Damit wir diesen Rückstand aufholen können, muss die Politik die regulatorischen Rahmenbedingungen für den Ausbau der erneuerbaren Energien schaffen. Mit dem sogenannten «Solarexpress» hat das Parlament im Bereich PV richtige erste Schritte eingeleitet. Dies erlaubt es beispielsweise, dass Axpo ihre PV-Ausbauziele auf 1,2 GW versechsfacht und sich Investitionen allein in die Schweizer Photovoltaik von 1.5 Milliarden bis 2030 vorgenommen hat. Was es weiter braucht: eine massive Beschleunigung und Steigerung der Erfolgswahrscheinlichkeit von Bewilligungsverfahren. In der Schweiz dauert es Jahrzehnte, bis z.B. ein Windpark erreichtet werden kann, die Chancen eines Gelingens sind zudem zu tief. In Frankreich geht es von der Baueingabe bis zur Aufnahme der Produktion normalerweise nicht mehr als fünf Jahre und die Chance des Erfolgs vor Gericht ist bei einer professionellen Projektführung hoch.

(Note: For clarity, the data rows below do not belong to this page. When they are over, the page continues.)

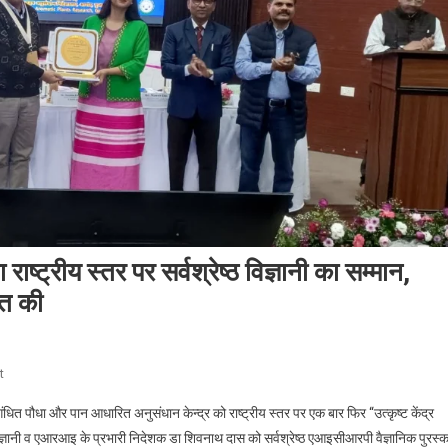
ाष्ट्रीय स्तर पर सर्वश्रेष्ठ विज्ञानी का सम्मान,
्त की
On
t
बीएयू
ंधित पौधा और पान आधारित अनुसंधान केन्द्र को राष्ट्रीय स्तर पर एक बार फिर “उत्कृष्ट केंद्र
के
िज्ञानी व एआरआइ के प्रभारी निदेशक डा शिवनाथ दास को सर्वश्रेष्ठ एआइसीआरपी वैज्ञानिक पुरस्क
विज्ञानी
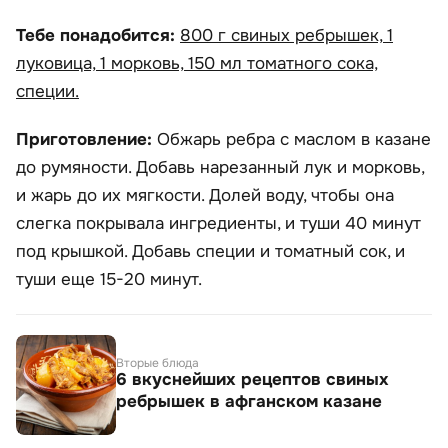
Тебе понадобится:
800 г свиных ребрышек, 1
луковица, 1 морковь, 150 мл томатного сока,
специи.
Приготовление:
Обжарь ребра с маслом в казане
до румяности. Добавь нарезанный лук и морковь,
и жарь до их мягкости. Долей воду, чтобы она
слегка покрывала ингредиенты, и туши 40 минут
под крышкой. Добавь специи и томатный сок, и
туши еще 15-20 минут.
Вторые блюда
6 вкуснейших рецептов свиных
ребрышек в афганском казане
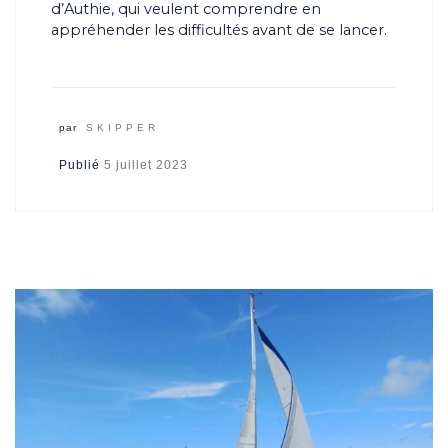
d’Authie, qui veulent comprendre en
appréhender les difficultés avant de se lancer.
par
SKIPPER
Publié
5 juillet 2023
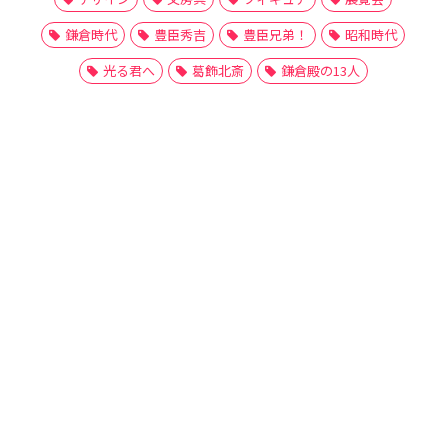
鎌倉時代
豊臣秀吉
豊臣兄弟！
昭和時代
光る君へ
葛飾北斎
鎌倉殿の13人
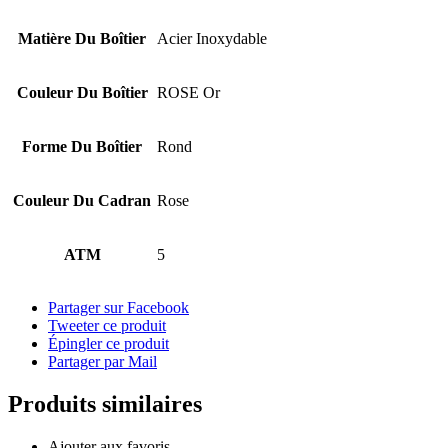
Matière Du Boîtier
Acier Inoxydable
Couleur Du Boîtier
ROSE Or
Forme Du Boîtier
Rond
Couleur Du Cadran
Rose
ATM
5
Partager sur Facebook
Tweeter ce produit
Épingler ce produit
Partager par Mail
Produits similaires
Ajouter aux favoris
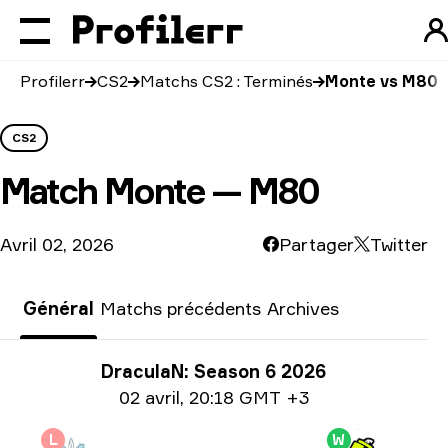
Profilerr
CS2
Matchs CS2 : Terminés
Monte vs M80
CS2
Match
Monte — M80
Avril 02, 2026
Partager
Twitter
Général
Matchs précédents
Archives
Informations sur le tournoi
DraculaN: Season 6 2026
Information sur la date
02 avril
,
20:18 GMT +3
L
W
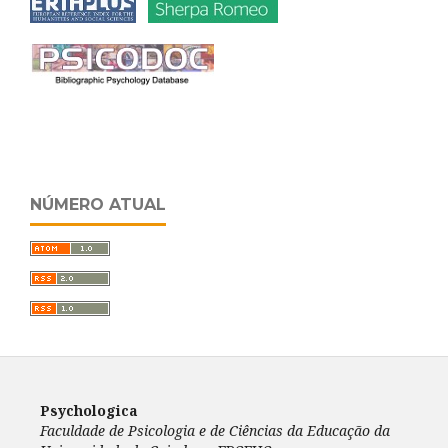
NÚMERO ATUAL
Psychologica
Faculdade de Psicologia e de Ciências da Educação da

Für Christoph Brand ist klar: Wenn wir die Versorgungssicherheit der Schweiz stärken wollen, müssen alle Akteure Teil der Lösung sein. Neben der Politik sind auch die Energieunternehmen in der Pflicht, um so viel Produktions- und Netzkapazitäten wie möglich zu bauen. Die gesamte Wirtschaft wiederum muss akzeptieren, dass Versorgungssicherheit einen Preis hat. Die Umweltschutzorganisationen müssen das Interesse der Versorgungssicherheit ebenfalls in die Güterabwägung einbeziehen. Als Gesellschaft sind wir somit gefordert, wenn es darum geht, neue Kraftwerke zuzulassen. Es braucht Kompromissbereitschaft, denn auch bei der Energie gilt: Einen «free lunch» gibt es nicht. Unsere Klimaziele erreichen, die Versorgungssicherheit auch mit der steigenden Nachfrage garantieren, alles zu möglichst tiefen Strompreisen erreichen aber jegliche Investitionen in alle möglichen Technologien aus unterschiedlichsten Partikularinteressen heraus verhindern funktioniert nicht.

Dr. Christoph Eisenring, Wirtschaftsredaktor der NZZ, moderierte im Anschluss an dieses spannende Referat die Fragerunde. Danach offerierte die ZVG den Teilnehmenden einen Apéro.